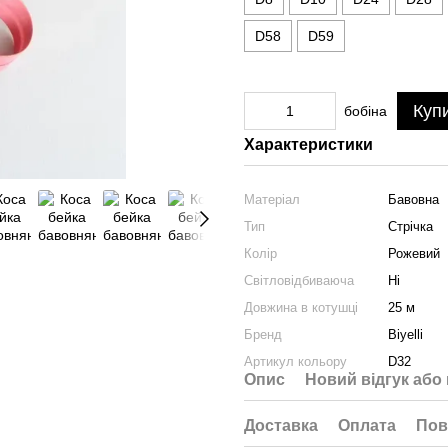
D58
D59
Куп
бобіна
Характеристики
Матеріал
Бавовна
Тип
Стрічка
Колір
Рожевий
Світловідбиваюча
Ні
Довжина в котушці
25 м
Бренд
Biyelli
Артикул кольору
D32
Опис
Новий відгук або
Доставка
Оплата
Пов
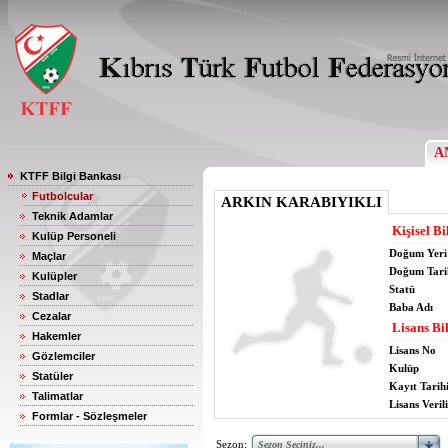
A
KTFF Bilgi Bankası
Futbolcular
ARKIN KARABIYIKLI
Teknik Adamlar
Kişisel Bi
Kulüp Personeli
Doğum Yeri
Maçlar
Doğum Tari
Kulüpler
Statü
Stadlar
Baba Adı
Cezalar
Lisans Bil
Hakemler
Lisans No
Gözlemciler
Kulüp
Statüler
Kayıt Tarih
Talimatlar
Lisans Verili
Formlar - Sözleşmeler
Sezon:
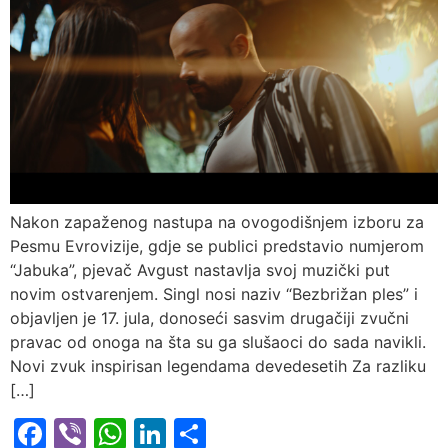
Nakon zapaženog nastupa na ovogodišnjem izboru za
Pesmu Evrovizije, gdje se publici predstavio numjerom
“Jabuka”, pjevač Avgust nastavlja svoj muzički put
novim ostvarenjem. Singl nosi naziv “Bezbrižan ples” i
objavljen je 17. jula, donoseći sasvim drugačiji zvučni
pravac od onoga na šta su ga slušaoci do sada navikli.
Novi zvuk inspirisan legendama devedesetih Za razliku
[…]
Facebook
Viber
WhatsApp
LinkedIn
Share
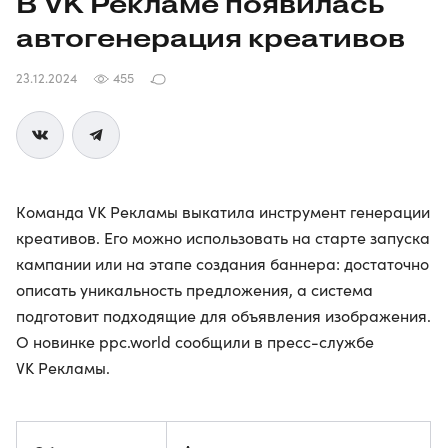
В VK Рекламе появилась
автогенерация креативов
23.12.2024
455
Команда VK Рекламы выкатила инструмент генерации
креативов. Его можно использовать на старте запуска
кампании или на этапе создания баннера: достаточно
описать уникальность предложения, а система
подготовит подходящие для объявления изображения.
О новинке ppc.world сообщили в пресс-службе
VK Рекламы.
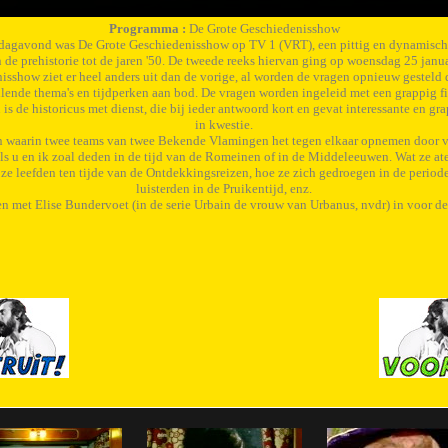
Programma :
De Grote Geschiedenisshow
dagavond was De Grote Geschiedenisshow op TV 1 (VRT), een pittig en dynamisch
de prehistorie tot de jaren '50. De tweede reeks hiervan ging op woensdag 25 janu
sshow ziet er heel anders uit dan de vorige, al worden de vragen opnieuw gesteld d
llende thema's en tijdperken aan bod. De vragen worden ingeleid met een grappig f
s de historicus met dienst, die bij ieder antwoord kort en gevat interessante en gr
in kwestie.
in waarin twee teams van twee Bekende Vlamingen het tegen elkaar opnemen door v
ls u en ik zoal deden in de tijd van de Romeinen of in de Middeleeuwen. Wat ze at
ze leefden ten tijde van de Ontdekkingsreizen, hoe ze zich gedroegen in de period
luisterden in de Pruikentijd, enz.
n met Elise Bundervoet (in de serie Urbain de vrouw van Urbanus, nvdr) in voor de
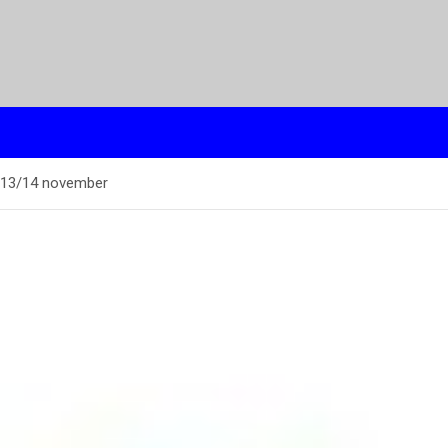
d 13/14 november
* * * * *
TASK PROMPT:
If the data includes images, skip them and copy every line exactly.

ANSWER BOX:
D58
D59
Куп
бобіна
Характеристики
Матеріал
Бавовна
Тип
Стрічка
Колір
Рожевий
Світловідбиваюча
Ні
Довжина в котушці
25 м
Бренд
Biyelli
Артикул кольору
D32
Опис
Новий відгук або
Доставка
Оплата
Пов
A
KTFF Bilgi Bankası
Futbolcular
ARKIN KARABIYIKLI
Teknik Adamlar
Kişisel Bi
Kulüp Personeli
Doğum Yeri
Maçlar
Doğum Tari
Kulüpler
Statü
Stadlar
Baba Adı
Cezalar
Lisans Bil
Hakemler
Lisans No
Gözlemciler
Kulüp
Statüler
Kayıt Tarih
Talimatlar
Lisans Verili
Formlar - Sözleşmeler
Sezon:
Nakon zapaženog nastupa na ovogodišnjem izboru za
Pesmu Evrovizije, gdje se publici predstavio numjerom
“Jabuka”, pjevač Avgust nastavlja svoj muzički put
novim ostvarenjem. Singl nosi naziv “Bezbrižan ples” i
objavljen je 17. jula, donoseći sasvim drugačiji zvučni
pravac od onoga na šta su ga slušaoci do sada navikli.
Novi zvuk inspirisan legendama devedesetih Za razliku
[…]
Facebook
Viber
WhatsApp
LinkedIn
Share
В VK Рекламе появилась
автогенерация креативов
23.12.2024
455
Команда VK Рекламы выкатила инструмент генерации
креативов. Его можно использовать на старте запуска
кампании или на этапе создания баннера: достаточно
описать уникальность предложения, а система
подготовит подходящие для объявления изображения.
О новинке ppc.world сообщили в пресс-службе
VK Рекламы.
Programma :
De Grote Geschiedenisshow
dagavond was De Grote Geschiedenisshow op TV 1 (VRT), een pittig en dynamisch
de prehistorie tot de jaren '50. De tweede reeks hiervan ging op woensdag 25 janu
sshow ziet er heel anders uit dan de vorige, al worden de vragen opnieuw gesteld d
llende thema's en tijdperken aan bod. De vragen worden ingeleid met een grappig f
s de historicus met dienst, die bij ieder antwoord kort en gevat interessante en gr
in kwestie.
in waarin twee teams van twee Bekende Vlamingen het tegen elkaar opnemen door v
ls u en ik zoal deden in de tijd van de Romeinen of in de Middeleeuwen. Wat ze at
ze leefden ten tijde van de Ontdekkingsreizen, hoe ze zich gedroegen in de period
luisterden in de Pruikentijd, enz.
n met Elise Bundervoet (in de serie Urbain de vrouw van Urbanus, nvdr) in voor de
d 13/14 november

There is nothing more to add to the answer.